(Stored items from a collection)
━━━━━━━━━━━━━━━━
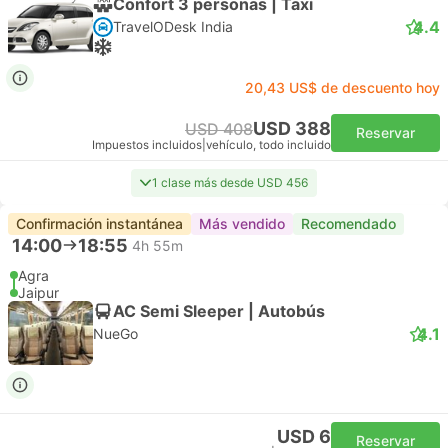
Confort 3 personas | Taxi
4.4
TravelODesk India
20,43 US$ de descuento hoy
USD 388
USD 408
Reservar
Impuestos incluidos
|
vehículo, todo incluido
1 clase más desde USD 456
Confirmación instantánea
Más vendido
Recomendado
14:00
18:55
4h 55m
Agra
Jaipur
AC Semi Sleeper | Autobús
4.1
NueGo
USD 6
Reservar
━━━━━━━━━━━━━━━━
Copy only the stretch running from the line containing "20,43 US$ de descuento hoy" to the final line of the entries, both ends included, exactly as it stands.

20,43 US$ de descuento hoy
USD 388
USD 408
Reservar
Impuestos incluidos
|
vehículo, todo incluido
1 clase más desde USD 456
Confirmación instantánea
Más vendido
Recomendado
14:00
18:55
4h 55m
Agra
Jaipur
AC Semi Sleeper | Autobús
4.1
NueGo
USD 6
Reservar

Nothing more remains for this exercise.